What if you could imitate a famous celebrity's voice or sing like a famous singer?
This project started with a goal to convert someone's voice to a specific target voice.
So called, it's voice style transfer.
We worked on this project that aims to convert someone's voice to a famous English actress Kate Winslet's
voice.
We implemented a deep neural networks to achieve that and more than 2 hours of audio book sentences read by Kate Winslet are used as a dataset.
Model Architecture
This is a many-to-one voice conversion system.
The main significance of this work is that we could generate a target speaker's utterances without parallel data like <source's wav, target's wav>, <wav, text> or <wav, phone>, but only waveforms of the target speaker.
(To make these parallel datasets needs a lot of effort.)

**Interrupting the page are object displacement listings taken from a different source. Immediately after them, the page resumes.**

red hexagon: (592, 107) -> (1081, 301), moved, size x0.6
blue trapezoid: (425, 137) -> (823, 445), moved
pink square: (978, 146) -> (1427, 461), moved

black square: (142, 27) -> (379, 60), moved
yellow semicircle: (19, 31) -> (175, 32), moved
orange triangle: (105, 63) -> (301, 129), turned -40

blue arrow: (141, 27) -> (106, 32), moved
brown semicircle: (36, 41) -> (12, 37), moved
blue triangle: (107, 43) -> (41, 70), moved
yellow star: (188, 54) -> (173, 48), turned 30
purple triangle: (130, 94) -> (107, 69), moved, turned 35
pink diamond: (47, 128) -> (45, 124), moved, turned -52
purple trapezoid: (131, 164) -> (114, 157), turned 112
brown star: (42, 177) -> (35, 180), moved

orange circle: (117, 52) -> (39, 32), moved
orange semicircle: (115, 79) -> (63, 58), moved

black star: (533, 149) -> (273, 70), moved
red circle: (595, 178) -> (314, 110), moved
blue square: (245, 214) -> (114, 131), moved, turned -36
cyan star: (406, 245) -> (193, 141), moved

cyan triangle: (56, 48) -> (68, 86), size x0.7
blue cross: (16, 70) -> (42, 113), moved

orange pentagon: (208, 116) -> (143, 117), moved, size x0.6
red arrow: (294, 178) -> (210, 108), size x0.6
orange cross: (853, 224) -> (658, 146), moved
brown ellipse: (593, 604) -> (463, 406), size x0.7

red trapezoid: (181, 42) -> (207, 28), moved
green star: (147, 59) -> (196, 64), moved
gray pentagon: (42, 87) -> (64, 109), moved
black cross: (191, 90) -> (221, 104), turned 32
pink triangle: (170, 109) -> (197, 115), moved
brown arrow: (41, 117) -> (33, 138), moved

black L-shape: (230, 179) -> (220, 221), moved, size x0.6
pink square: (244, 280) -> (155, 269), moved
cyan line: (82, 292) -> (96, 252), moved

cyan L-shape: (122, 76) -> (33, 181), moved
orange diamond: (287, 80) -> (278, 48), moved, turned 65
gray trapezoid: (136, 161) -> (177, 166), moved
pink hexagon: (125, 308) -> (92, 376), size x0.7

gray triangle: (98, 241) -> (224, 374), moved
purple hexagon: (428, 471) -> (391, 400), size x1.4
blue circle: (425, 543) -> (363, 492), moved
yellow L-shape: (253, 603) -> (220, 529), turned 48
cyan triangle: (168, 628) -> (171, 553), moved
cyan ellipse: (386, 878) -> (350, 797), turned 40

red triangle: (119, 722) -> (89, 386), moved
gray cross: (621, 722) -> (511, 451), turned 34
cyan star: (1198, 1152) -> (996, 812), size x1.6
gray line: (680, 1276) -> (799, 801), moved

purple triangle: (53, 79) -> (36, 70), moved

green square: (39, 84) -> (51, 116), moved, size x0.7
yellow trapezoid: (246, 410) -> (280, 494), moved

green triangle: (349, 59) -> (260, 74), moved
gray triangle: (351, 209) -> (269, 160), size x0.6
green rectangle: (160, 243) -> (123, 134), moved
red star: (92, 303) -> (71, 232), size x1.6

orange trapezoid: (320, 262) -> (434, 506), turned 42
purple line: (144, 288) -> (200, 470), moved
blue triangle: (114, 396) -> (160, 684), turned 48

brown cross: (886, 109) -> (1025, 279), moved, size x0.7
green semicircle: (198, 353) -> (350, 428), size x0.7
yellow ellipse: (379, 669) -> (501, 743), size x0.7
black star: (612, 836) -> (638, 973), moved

All we need in this project is a number of waveforms of the target speaker's utterances and only a small set of <wav, phone> pairs from a number of anonymous speakers.
The model architecture consists of two modules:
Net1(phoneme classification) classify someone's utterances to one of phoneme classes at every timestep.
Phonemes are speaker-independent while waveforms are speaker-dependent.
Net2(speech synthesis) synthesize speeches of the target speaker from the phones.
We applied CBHG(1-D convolution bank + highway network + bidirectional GRU) modules that are mentioned in Tacotron.
CBHG is known to be good for capturing features from sequential data.